C'est donc au niveau de la quête d'un champ littéraire et
esthétique propre qu'il faudra situer la question identitaire chez
l'"auteur phare" des Cahiers, position qui l'écartera de la
problématique nationaliste dans laquelle s'engageront bien des
intellectuels suisses et français, dans le sillage maurrassien, tout au
long de la période de "l'entre deux guerres".
2. L'importance de cette réflexion pour un renouvellement des
lettres romandes.
La réponse de Ramuz à l'enquête de de Traz dont nous avons cité
un extrait plus haut met en relief un des éléments sur lesquels se
dressera la réflexion développée par l'auteur autour de la question
identitaire, comprise selon les contours esthétiques où il la situe luimême: celui du "langage".
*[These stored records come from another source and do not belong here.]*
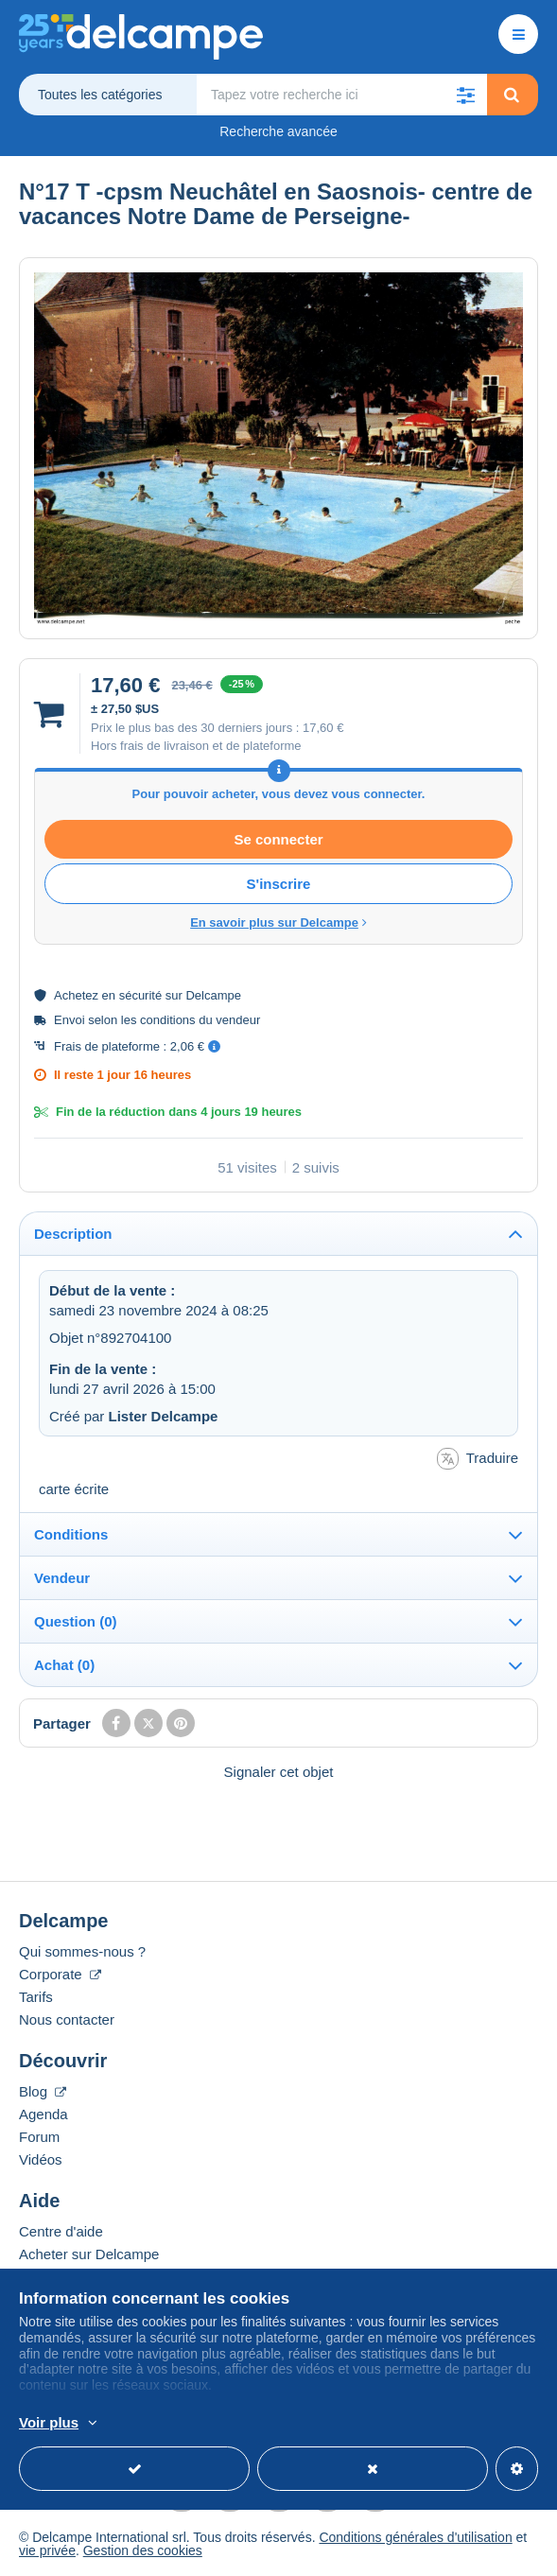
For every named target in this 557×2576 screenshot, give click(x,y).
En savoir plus (349, 2423)
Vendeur (62, 1578)
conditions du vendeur (200, 1020)
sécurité (141, 995)
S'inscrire (279, 884)
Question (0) (75, 1621)
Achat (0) (64, 1665)
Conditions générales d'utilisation (415, 2537)
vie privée (47, 2550)
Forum (39, 2137)
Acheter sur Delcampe (89, 2254)
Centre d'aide (61, 2231)
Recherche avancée (278, 131)
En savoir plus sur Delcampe (278, 922)
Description (73, 1234)
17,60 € (323, 728)
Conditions (71, 1534)
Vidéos (40, 2159)
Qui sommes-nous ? (82, 1951)
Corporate (60, 1974)
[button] (466, 94)
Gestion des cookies (142, 2550)
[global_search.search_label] (342, 94)
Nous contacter (66, 2019)
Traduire (477, 1459)
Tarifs (36, 1997)
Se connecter (278, 839)
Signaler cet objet (279, 1772)
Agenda (43, 2114)
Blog (42, 2091)
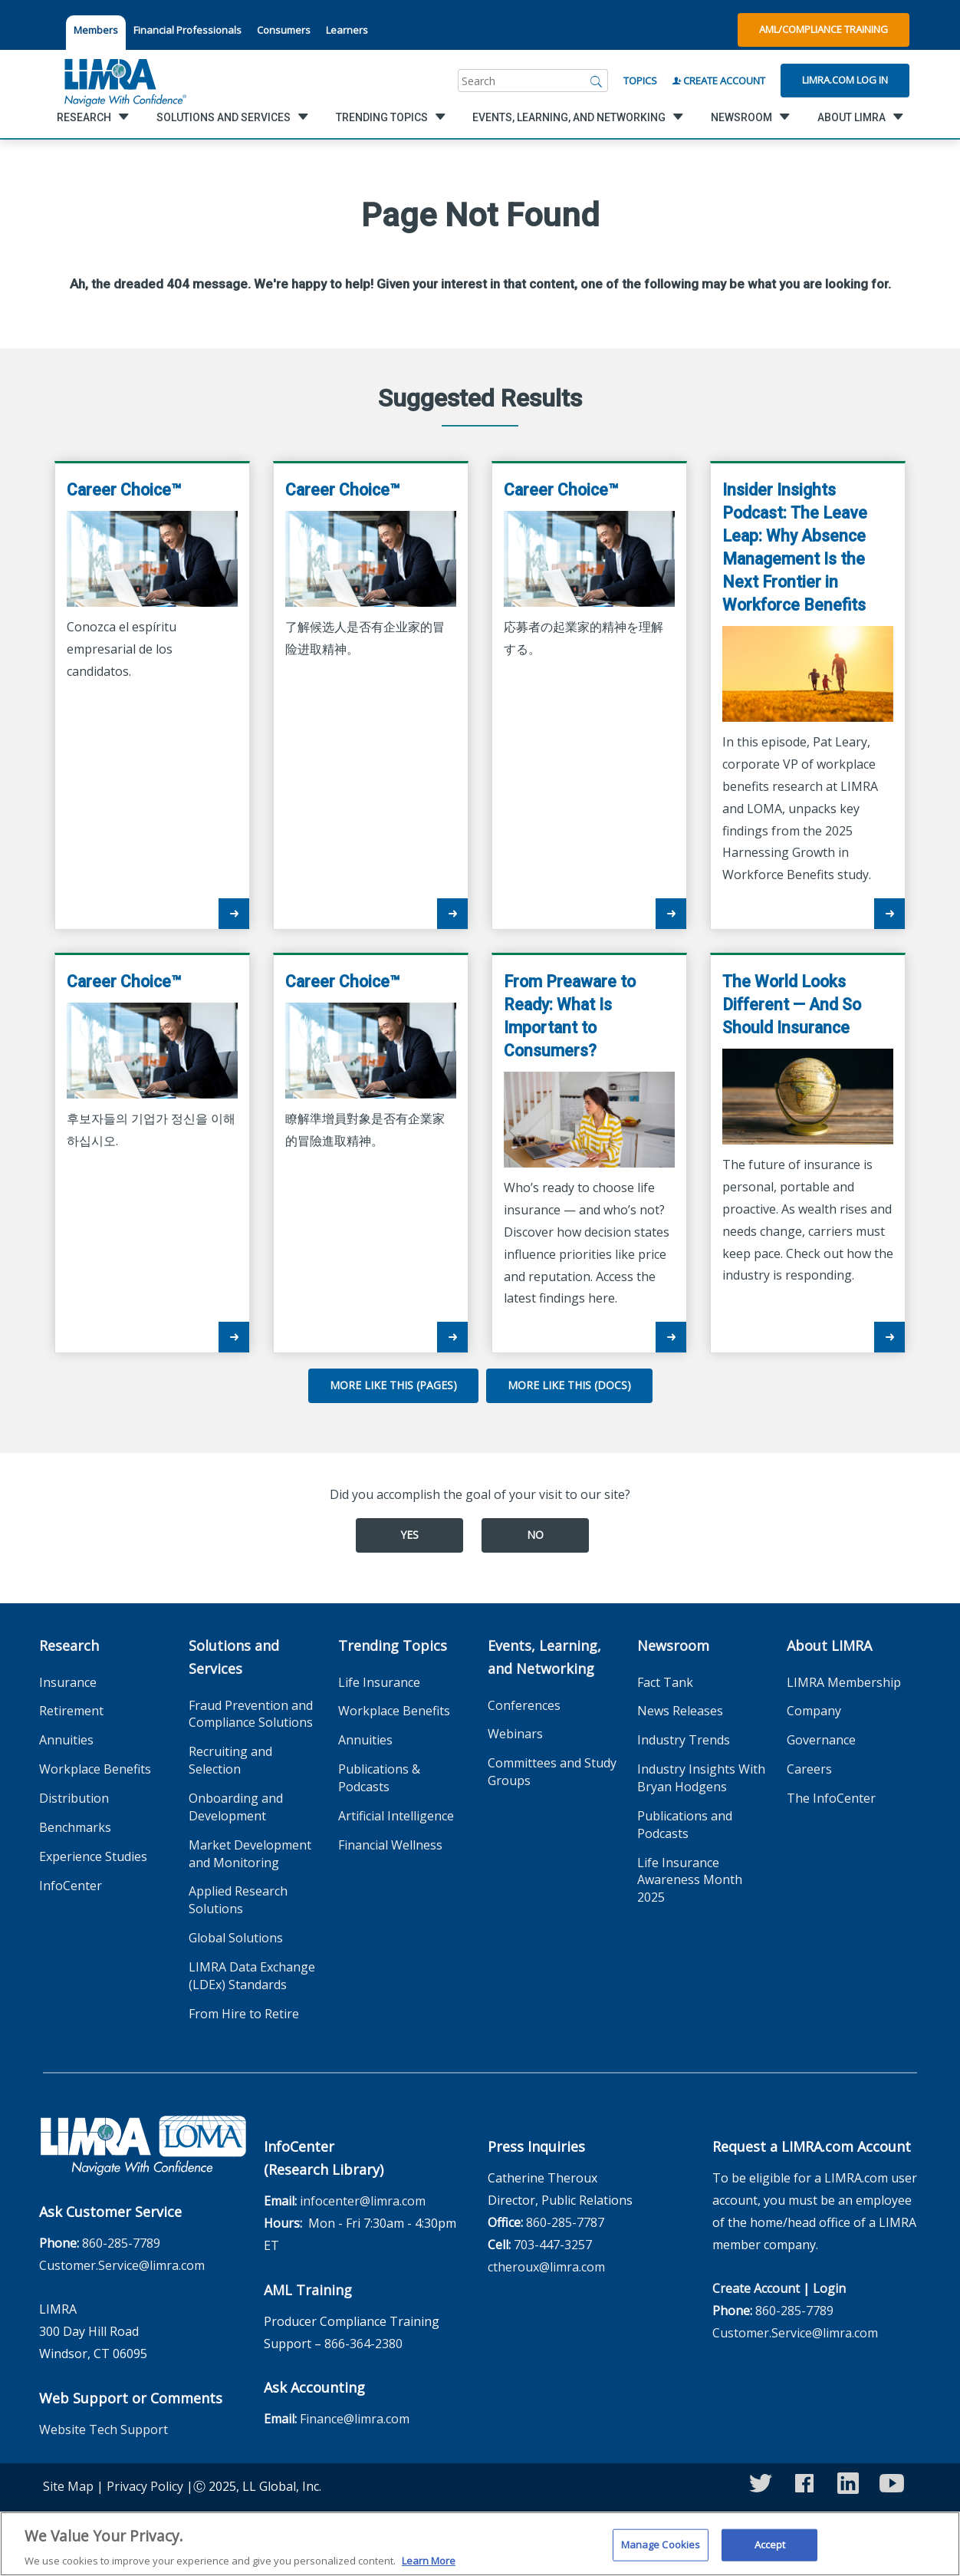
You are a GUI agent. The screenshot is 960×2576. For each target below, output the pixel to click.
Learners (347, 30)
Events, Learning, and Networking (544, 1657)
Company (814, 1710)
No (535, 1534)
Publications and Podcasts (684, 1824)
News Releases (680, 1710)
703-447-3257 (553, 2244)
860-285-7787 (565, 2222)
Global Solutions (236, 1937)
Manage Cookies (661, 2551)
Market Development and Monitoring (250, 1853)
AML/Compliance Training (823, 29)
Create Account (718, 80)
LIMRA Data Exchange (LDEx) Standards (252, 1975)
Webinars (515, 1733)
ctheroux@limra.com (546, 2266)
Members (96, 30)
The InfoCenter (831, 1798)
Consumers (284, 30)
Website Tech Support (103, 2429)
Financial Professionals (187, 30)
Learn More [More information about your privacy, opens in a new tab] (428, 2567)
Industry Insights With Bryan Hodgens (701, 1778)
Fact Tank (665, 1682)
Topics (640, 80)
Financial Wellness (390, 1844)
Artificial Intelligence (396, 1815)
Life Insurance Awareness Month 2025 (689, 1880)
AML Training (308, 2290)
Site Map (68, 2486)
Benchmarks (75, 1827)
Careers (809, 1769)
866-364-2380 (363, 2343)
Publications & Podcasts (379, 1778)
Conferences (524, 1705)
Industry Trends (683, 1739)
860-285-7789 (121, 2243)
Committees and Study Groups (552, 1771)
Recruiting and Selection (230, 1760)
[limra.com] (124, 80)
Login (829, 2288)
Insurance (68, 1682)
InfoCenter (70, 1885)
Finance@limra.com (354, 2418)
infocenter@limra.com (363, 2200)
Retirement (71, 1710)
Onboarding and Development (236, 1807)
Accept (770, 2551)
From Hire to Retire (244, 2013)
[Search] (596, 80)
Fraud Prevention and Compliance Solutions (251, 1714)
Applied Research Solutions (238, 1900)
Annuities (66, 1739)
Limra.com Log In (845, 80)
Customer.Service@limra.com (122, 2265)
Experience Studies (93, 1856)
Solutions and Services (234, 1657)
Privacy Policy (145, 2486)
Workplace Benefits (95, 1769)
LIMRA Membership (844, 1682)
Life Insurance (379, 1682)
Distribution (74, 1798)
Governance (821, 1739)
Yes (409, 1534)
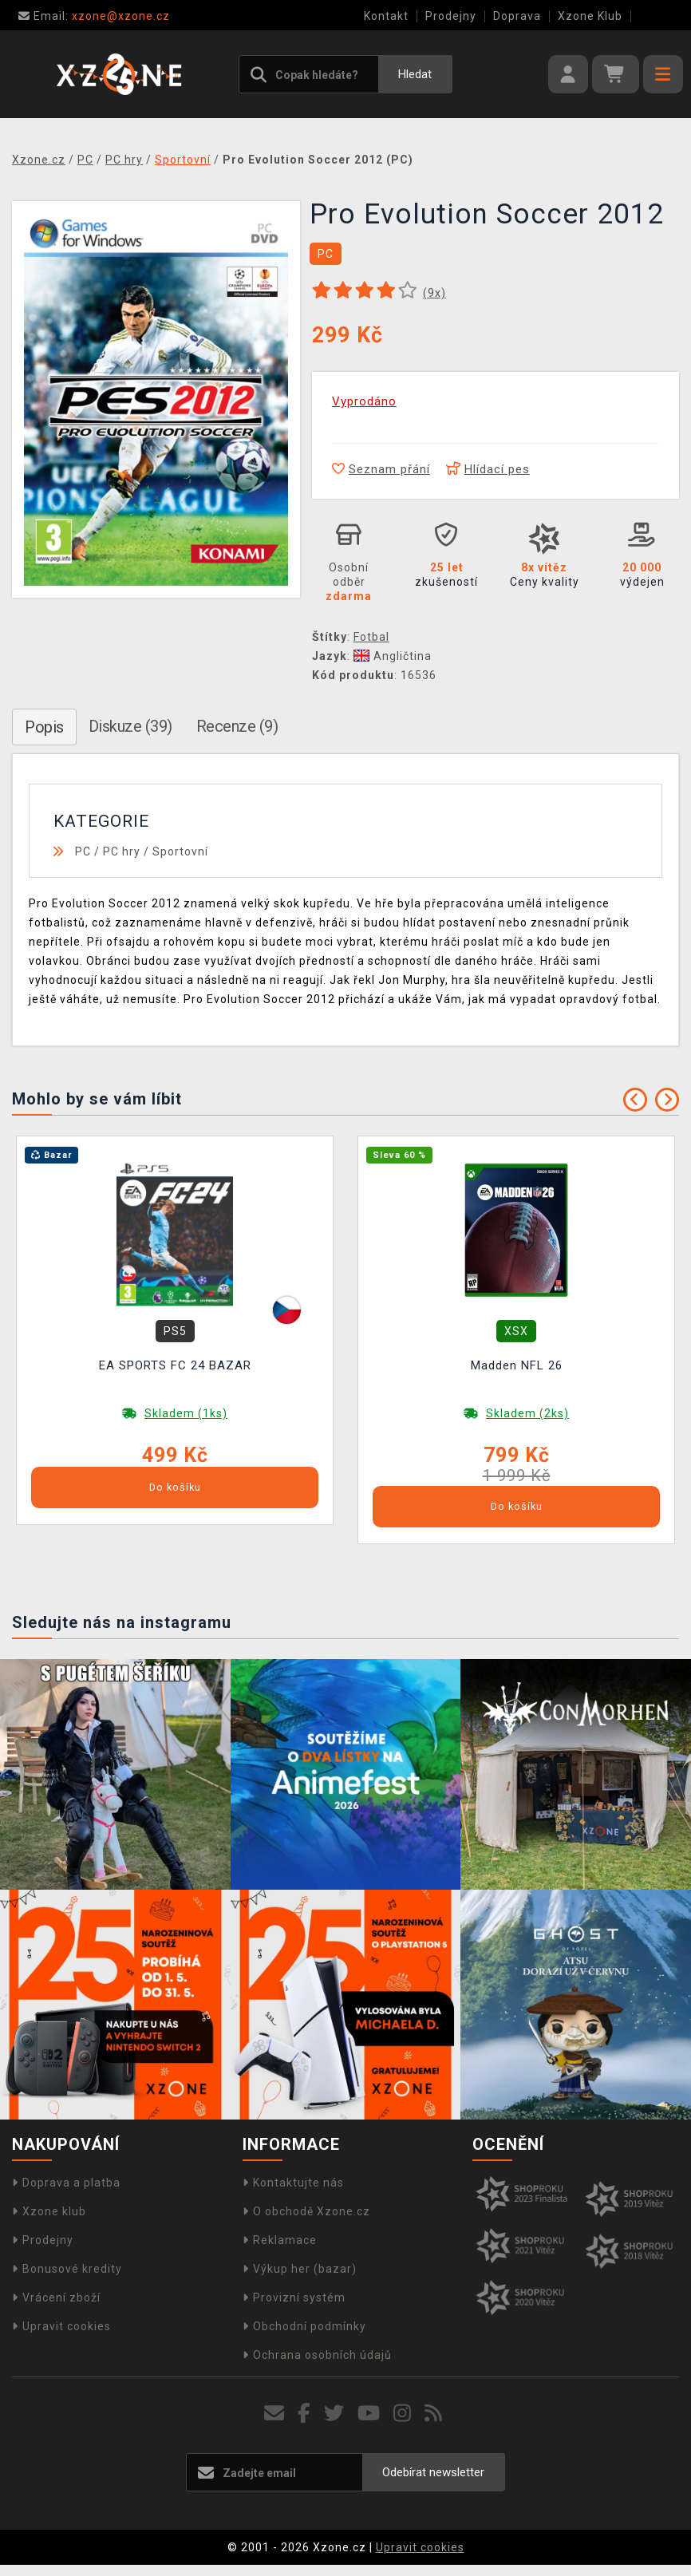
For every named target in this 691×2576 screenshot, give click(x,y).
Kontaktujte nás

Afin de mieux saisir la portée de l'engagement de Ramuz dans
cette cause, il conviendrait d'introduire ici, bien que brièvement, les
tendances qui définissaient le contexte littéraire romand dans lequel
Ramuz cherchait sa place.
Or ce contexte, qui s'articule dans le partage d'une langue
commune à celle d'une culture qui rayonne sur l'Europe depuis des
siècles, ne peut être dissocié de la connaissance des rapports que les
milieux littéraires romands entretiennent avec les milieux littéraires
français, par le biais de ses écrivains et des tendances littéraires qu'ils
cultivent. Des rapports de nature complexe, de part les incidences
idéologiques et/ou politiques qui les soutiennent au long de l'histoire
et qui se projettent dans la définition du champ littéraire.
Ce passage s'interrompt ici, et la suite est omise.